Saved entries:
******************************

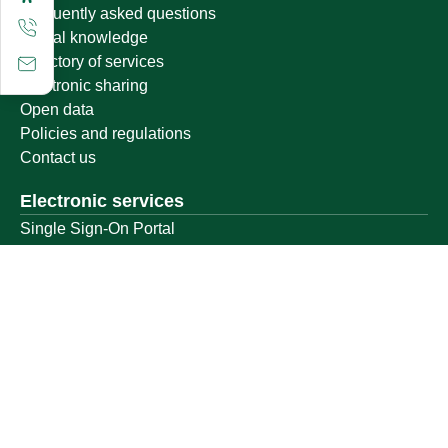
Frequently asked questions
Digital knowledge
Directory of services
Electronic sharing
Open data
Policies and regulations
Contact us
Electronic services
Single Sign-On Portal
Visitor's portal
Email
E-learning system
Achievement
Other links
Ministry of Education
National platform
National Open Data Portal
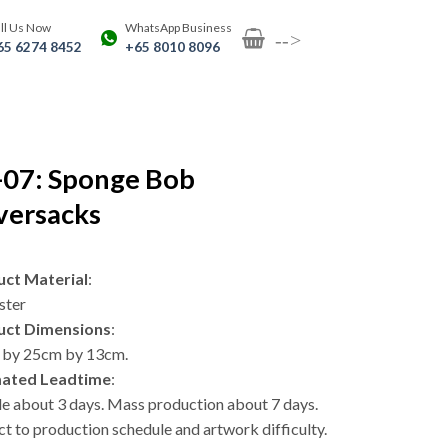
ll Us Now
WhatsApp Business
-->
65 6274 8452
+65 8010 8096
-07: Sponge Bob
versacks
ct Material
:
ster
uct Dimensions
:
by 25cm by 13cm.
mated Leadtime
:
e about 3 days. Mass production about 7 days.
ct to production schedule and artwork difficulty.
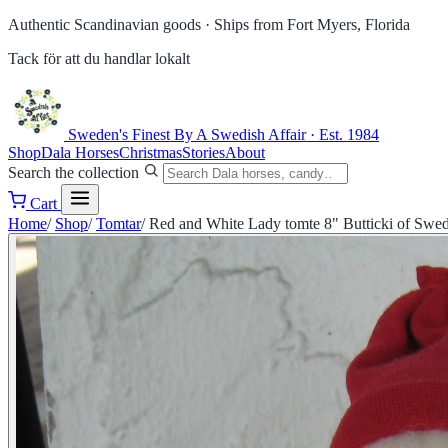
Authentic Scandinavian goods ·
Ships from Fort Myers, Florida
Tack för att du handlar lokalt
Sweden's Finest
By A Swedish Affair · Est. 1984
Shop
Dala Horses
Christmas
Stories
About
Search the collection
Cart
Home
/
Shop
/
Tomtar
/
Red and White Lady tomte 8" Butticki of Swe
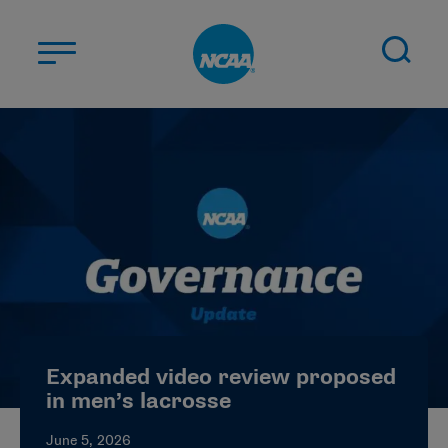
Skip to main content
ABOUT US
STUDENT-ATHLETES
DIVISIONS
CHAMPIONSHIPS
NEWS
JOBS
MYAPPS
Expanded video review proposed
ELIGIBILITY CENTER
in men’s lacrosse
June 5, 2026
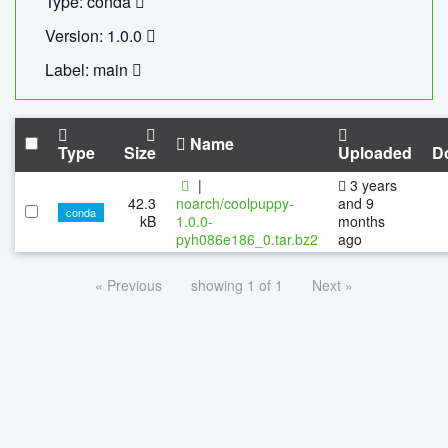
Type: conda
Version: 1.0.0
Label: main
Name
Type
Size
Uploaded
D
|
3 years
42.3
noarch/coolpuppy-
and 9
conda
kB
1.0.0-
months
pyh086e186_0.tar.bz2
ago
« Previous
showing 1 of 1
Next »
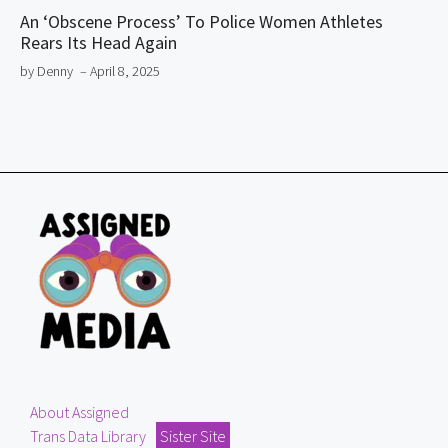
An ‘Obscene Process’ To Police Women Athletes
Rears Its Head Again
by Denny
– April 8, 2025
About Assigned
Trans Data Library
Sister Site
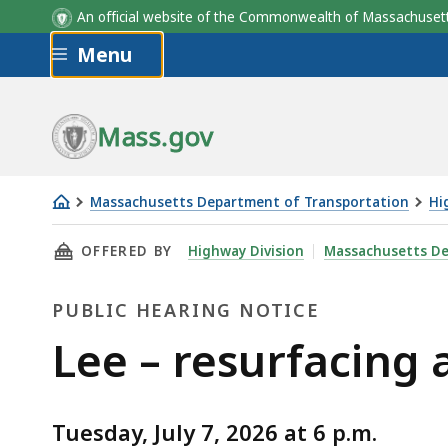
An official website of the Commonwealth of Massachus
Skip to main content
Menu
Mass.gov
Massachusetts Department of Transportation
Hi
Lee
THIS PAGE, LEE – RESURFACING AND RELATED
OFFERED BY
Highway Division
Massachusetts De
–
resurfacing
PUBLIC HEARING NOTICE
and
related
Public
Lee – resurfacing
work
Hearing
on
Route
Tuesday, July 7, 2026 at 6 p.m.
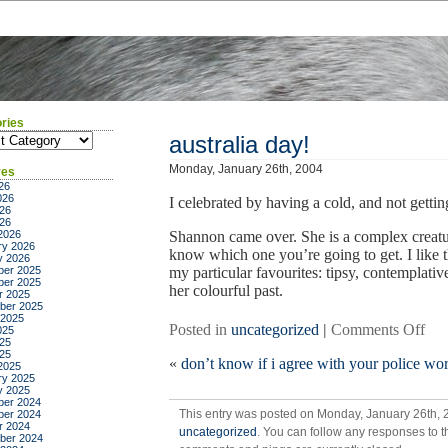
ries
ies
australia day!
Monday, January 26th, 2004
ves
26
026
I celebrated by having a cold, and not gett
26
026
2026
Shannon came over. She is a complex creatur
ry 2026
know which one you’re going to get. I like t
y 2026
er 2025
my particular favourites: tipsy, contemplativ
er 2025
her colourful past.
r 2025
ber 2025
 2025
on
Posted in
uncategorized
|
Comments Off
025
25
aust
025
«
don’t know if i agree with your police wor
day
2025
ry 2025
y 2025
er 2024
This entry was posted on Monday, January 26th, 2
er 2024
r 2024
uncategorized
. You can follow any responses to t
ber 2024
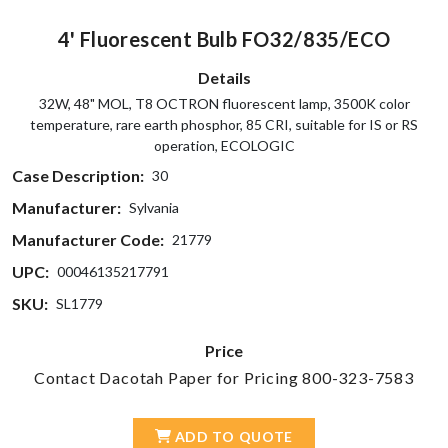
4' Fluorescent Bulb FO32/835/ECO
Details
32W, 48" MOL, T8 OCTRON fluorescent lamp, 3500K color
temperature, rare earth phosphor, 85 CRI, suitable for IS or RS
operation, ECOLOGIC
Case Description:
30
Manufacturer:
Sylvania
Manufacturer Code:
21779
UPC:
00046135217791
SKU:
SL1779
Price
Contact Dacotah Paper for Pricing 800-323-7583
ADD TO QUOTE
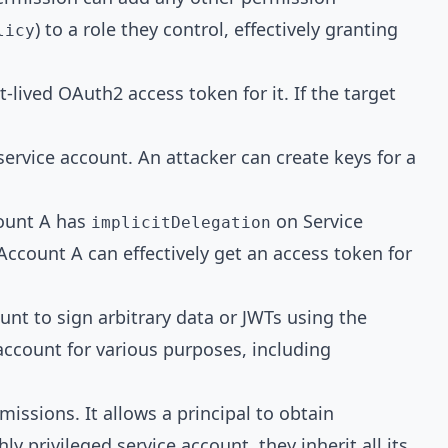
) to a role they control, effectively granting
licy
t-lived
OAuth2 access token
for it. If the target
 service account. An attacker can create keys for a
count A has
on Service
implicitDelegation
ccount A can effectively get an access token for
unt to sign arbitrary data or JWTs using the
account for various purposes, including
missions. It allows a principal to obtain
ly privileged service account, they inherit all its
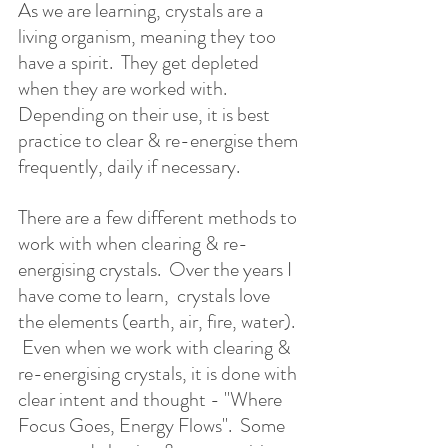
As we are learning, crystals are a 
living organism, meaning they too 
have a spirit.  They get depleted 
when they are worked with. 
Depending on their use, it is best 
practice to clear & re-energise them 
frequently, daily if necessary.  
There are a few different methods to 
work with when clearing & re-
energising crystals.  Over the years I 
have come to learn,  crystals love 
the elements (earth, air, fire, water). 
 Even when we work with clearing & 
re-energising crystals, it is done with 
clear intent and thought - "Where 
Focus Goes, Energy Flows".  Some 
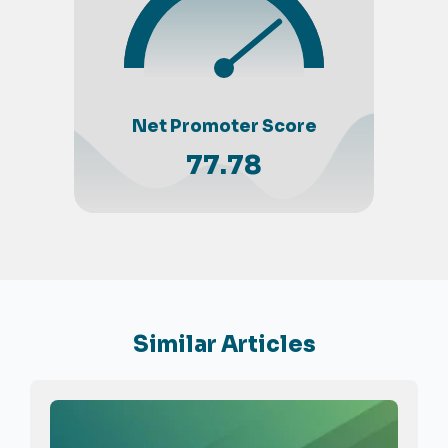
Net Promoter Score
77.78
Similar Articles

******************************

*TASK STATEMENT*. Once the line with "Policies and regulations" has been found above, output that line and every later line exactly, stopping after the line with "Sweden's Finest", and omit the pictures.

*OUTPUT FOR THIS EXERCISE*.
Policies and regulations
Contact us
Electronic services
Single Sign-On Portal
Visitor's portal
Email
E-learning system
Achievement
Other links
Ministry of Education
National platform
National Open Data Portal
ll Us Now
WhatsApp Business
-->
65 6274 8452
+65 8010 8096
-07: Sponge Bob
versacks
ct Material
:
ster
uct Dimensions
:
by 25cm by 13cm.
mated Leadtime
:
e about 3 days. Mass production about 7 days.
ct to production schedule and artwork difficulty.
Authentic Scandinavian goods ·
Ships from Fort Myers, Florida
Tack för att du handlar lokalt
Sweden's Finest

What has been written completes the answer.